I thought I remember one of the Minn guys saying indoor smoking was illegal in Minn. Would be one hell of a stress on a mill of the run local cigar shop to accomidate even a dozen guys. 

I say we do it this weekend at Pokers....he'll never notice. Im not THAT far out of high school that I dont remember how to cover up after a house party.


----------



## itstim (Nov 5, 2004)

Sounds great, except for the location. Minnesota is not easy to drive to or fly to. Being a relative newbie, I was wondering why Minnesota was even suggested.

As an alternative, I can recommend somewhere in Virginia as a place to herf...especially Richmond. Indoors smoking here in this tobacco state still is allowed (although, where I live in...in Northern Virginia, you see more and more smoke free places).


----------



## DonJefe (Dec 1, 2003)

Well, I thought Minnesota because that is where PDS is from. Just a suggestion.


----------



## SeanGAR (Jul 9, 2004)

ROAD TRIP .......

TO - GA

TO - GA

TO - GA


----------



## Pablo (Oct 13, 1997)

I'm game on having one. Maybe we could do it in New Orleans around the RTDA show this summer. I would hate to force anyone to come up to Minnesota...plus we're trying to keep the summers up here a secret!


----------



## LeafHog (Feb 11, 2004)

SeanGAR said:


> ROAD TRIP .......
> 
> TO - GA
> 
> ...


That pretty well sums it up for me!


----------



## Matt R (Dec 12, 1997)

There's a BIG herf every March in Minnesota. Usually towards the end of the month. The MNCSA holds a charity herf for Make-A-Wish. The last couple of years it's been at the race track. The Springfield Crew always tries to make it up.


----------



## Brandon (Dec 11, 1997)

SeanGAR said:


> ROAD TRIP .......
> 
> TO - GA
> 
> ...


Road trip to Georgia? I would be willing to drive that distance


----------



## Wetterhorn (Apr 1, 2004)

Never been to New Orleans... so I think PDS' suggestion is my #1 pick.
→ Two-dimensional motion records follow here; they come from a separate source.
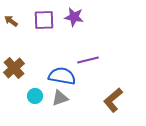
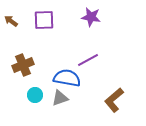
purple star: moved 17 px right
purple line: rotated 15 degrees counterclockwise
brown cross: moved 9 px right, 3 px up; rotated 20 degrees clockwise
blue semicircle: moved 5 px right, 2 px down
cyan circle: moved 1 px up
brown L-shape: moved 1 px right
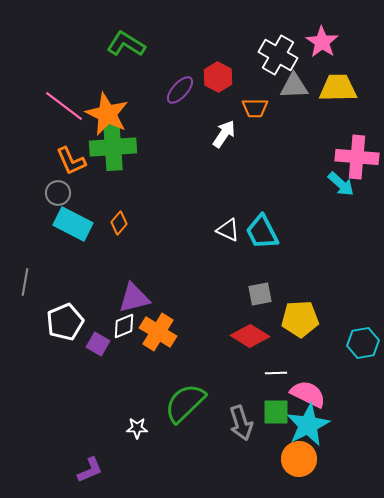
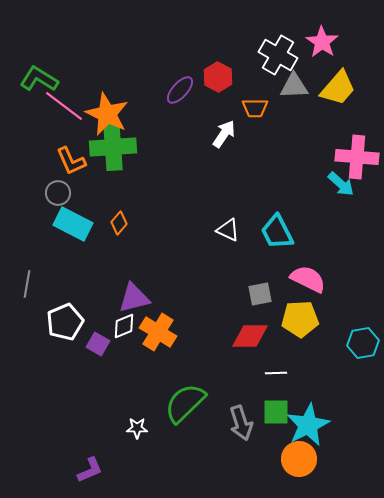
green L-shape: moved 87 px left, 35 px down
yellow trapezoid: rotated 132 degrees clockwise
cyan trapezoid: moved 15 px right
gray line: moved 2 px right, 2 px down
red diamond: rotated 33 degrees counterclockwise
pink semicircle: moved 115 px up
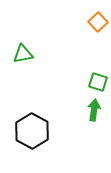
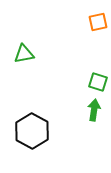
orange square: rotated 30 degrees clockwise
green triangle: moved 1 px right
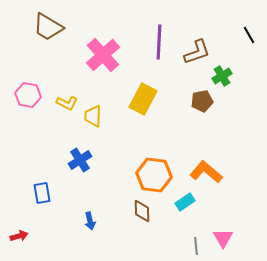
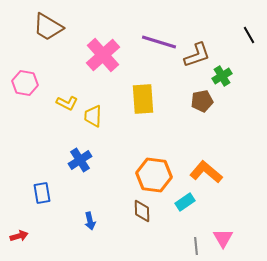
purple line: rotated 76 degrees counterclockwise
brown L-shape: moved 3 px down
pink hexagon: moved 3 px left, 12 px up
yellow rectangle: rotated 32 degrees counterclockwise
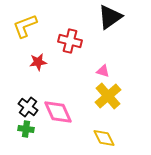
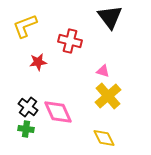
black triangle: rotated 32 degrees counterclockwise
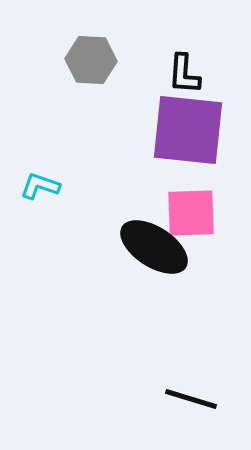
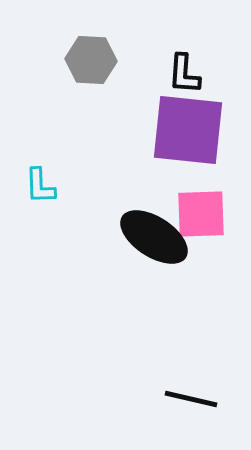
cyan L-shape: rotated 111 degrees counterclockwise
pink square: moved 10 px right, 1 px down
black ellipse: moved 10 px up
black line: rotated 4 degrees counterclockwise
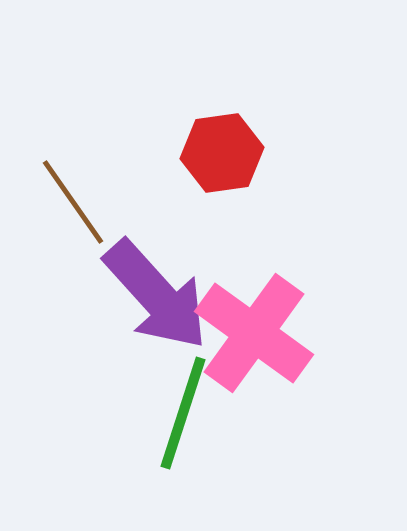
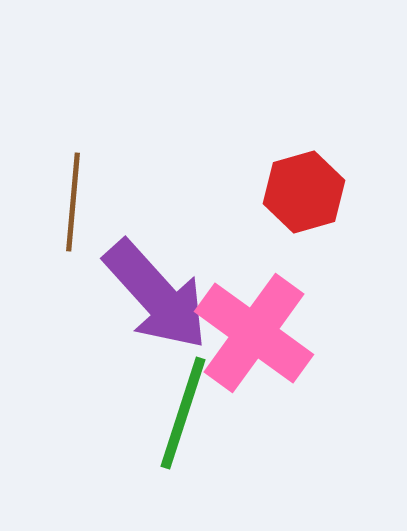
red hexagon: moved 82 px right, 39 px down; rotated 8 degrees counterclockwise
brown line: rotated 40 degrees clockwise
Of course, Colorado is quite a place to be if anyone is interested...


----------



## Pablo (Oct 13, 1997)

Matt R said:


> There's a BIG herf every March in Minnesota. Usually towards the end of the month. The MNCSA holds a charity herf for Make-A-Wish. The last couple of years it's been at the race track. The Springfield Crew always tries to make it up.


Got a nice bottle of Havana Club at that herf last year!


----------



## SeanGAR (Jul 9, 2004)

Brandon said:


> Road trip to Georgia? I would be willing to drive that distance


Nuthin goes as well with a good cigar as pulled pork, and we all know GA is the best place to get yer pork pulled.


----------



## DonJefe (Dec 1, 2003)

pds said:


> I'm game on having one. Maybe we could do it in New Orleans around the RTDA show this summer. I would hate to force anyone to come up to Minnesota...plus we're trying to keep the summers up here a secret!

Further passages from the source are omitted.